2013-02-09 10:28 Xinhua     Web Editor: Mo Hong'e comment

China's annual consumer inflation for January eased from a seven-month high in December despite rising food prices, data from the National Bureau of Statistics (NBS) showed Friday.

The consumer price index (CPI), a main gauge of inflation, grew 2 percent year on year in January, according to the NBS.

On a month-on-month basis, January's CPI rose 1 percent from the previous month, according to the NBS statement.

The month-on-month growth rate marked an 11-month high, as a cold winter and holiday demand have significantly pushed up vegetable and meat prices, said Yu Qiumei, a senior statistician with the bureau.

China is experiencing an unusually cold winter. Persistent icy weather in south China and lingering smog in north China have disrupted traffic and affected agricultural production, Yu said.

Food prices, which account for one-third of the prices used to calculate the CPI, rose 2.9 percent in January from one year earlier, pushing the index up 0.95 percentage points, according to the NBS.

However, January's CPI data was benign year-on-year partly because of the base effect. The year-ago comparison figure was high, as the Spring Festival holiday fell in January last year and pushed up food prices for that month.

The base effect contributed 1 percentage point to January's CPI growth year on year, the NBS said.

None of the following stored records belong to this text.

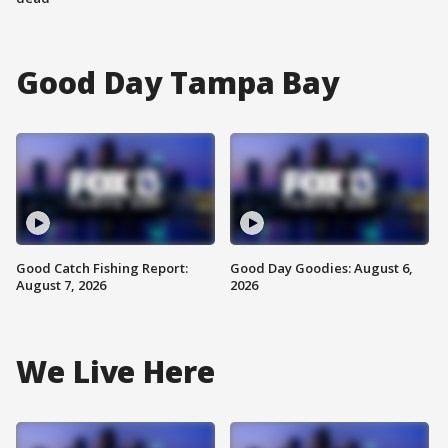
Good Day Tampa Bay
Good Catch Fishing Report:
Good Day Goodies: August 6,
August 7, 2026
2026
We Live Here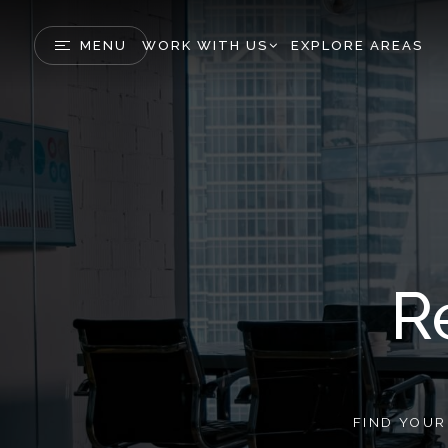
MENU
WORK WITH US
EXPLORE AREAS
R
FIND YOU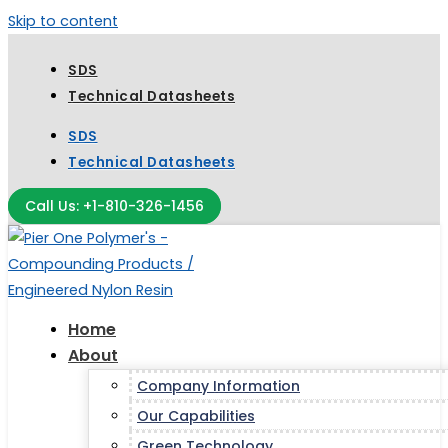
Skip to content
SDS
Technical Datasheets
SDS
Technical Datasheets
Call Us: +1-810-326-1456
Home
About
Company Information
Our Capabilities
Green Technology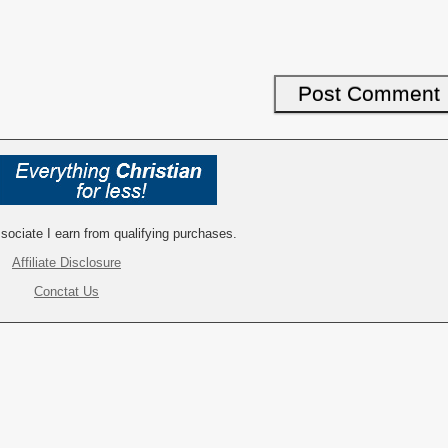
ociate I earn from qualifying purchases.
Affiliate Disclosure
Conctat Us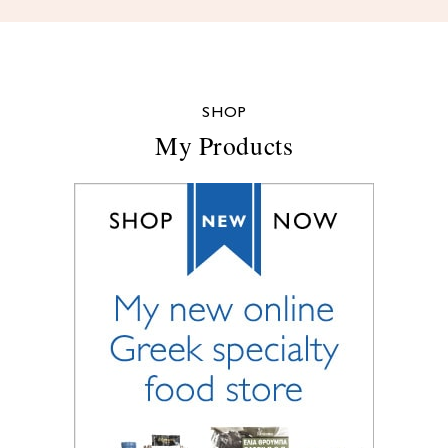
SHOP
My Products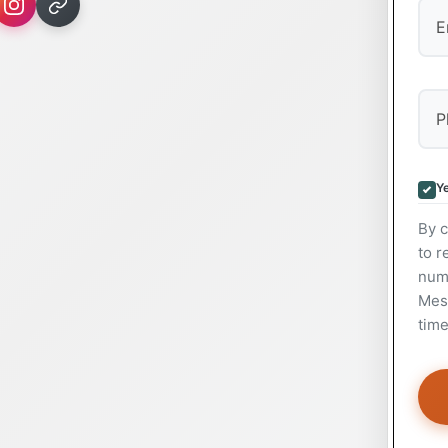
Ye
By c
to r
num
Mess
time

However, analysts say price pressure will build in the coming months.

The downward trend in January will be temporary. The country's inflation will pick up steam in February, with the growth rate accelerating to 2.7 to 2.9 percent, the China International Capital Corporation (CICC) said in a report.

The company's view was backed by Tang Jianwei, senior analyst at the financial research center under the Bank of Communications.

China's inflation will enter a preliminary upward phase in 2013, Tang said.

The country's economy has been steadily recovering and resurgent demand will drive up prices. Pork prices, which have a significant influence on the CPI, will regain momentum in 2013, he said.

Monetary quantitative easing implemented in the United States, Europe and Japan, together with China's rising labor and land costs, will all affect the country's inflation this year, Tang added.

Given the inflationary pressure, authorities will have to stabilize their monetary policy and adopt a more active fiscal policy in order to prop up growth without inflating prices, according to Wang Jun, an economist at the China Center for International Economic Exchanges.

Wang ruled out possible tightening of the monetary policy, as the foundation for the current economic rebound is not solid.

China's central bank on Wednesday warned of inflationary risks in its quarterly monetary policy report, saying that the influence of rebounding demand, labor supply changes and global monetary easing on prices must be watched closely.

The central bank has resorted to open market operations, a more cautious monetary tool, to improve the cash flow since August 2012. Interest rates and banks' reserve requirement ratio were both cut twice last year to shore up growth.

Growth in the world's second-largest economy dropped below 8 percent for the first time since 1999 last year amid an external downturn and domestic tightening measures intended to tame inflation.